- Born: 6 September 1939 (age 86) London, England
- Occupation: Actress
- Years active: 1961–1983
- Spouse: Richard Martin

= Suzanne Neve =

English actress (born 1939)

Suzanne Neve (born 6 September 1939) is an English actress. She appeared regularly on British television during the 1960s, including the lead role of Isabel Archer in the BBC's 1968 adaptation of Henry James's The Portrait of a Lady, for which she won Outstanding Television Personality in the Pye Colour Television Awards.

Neve had supporting roles in Backfire! (1962) and Play It Cool (1962), but came to wider public attention as Ethel Brown in a 1962 series based on the William books of Richmal Crompton. She subsequently had leading roles in Smuggler's Bay (1964) and as Fleur de Lys in a dramatisation of The Hunchback of Notre Dame (1966). Her big break came with the BBC's flagship production of The Forsyte Saga (1967), in which she played Holly Forsyte.
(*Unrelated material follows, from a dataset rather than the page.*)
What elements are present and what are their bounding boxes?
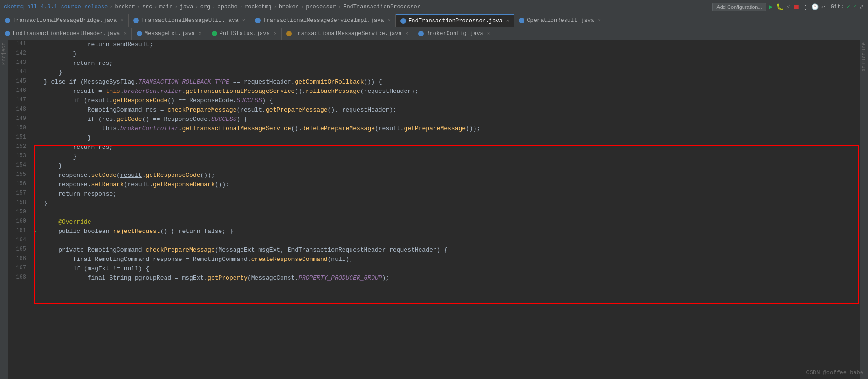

She was also in Naked Evil (1966), Mosquito Squadron (1969) and Scrooge (1970).

Neve continued to appear in television dramas, including further adaptations of the classics, such as Bel Ami (1971). She also had a recurring role as Mary, the former wife of Commander Straker, in the science fiction series UFO (1970–71). Her last screen appearance was in the series Spooky (1983). Later she worked as a teacher of drama.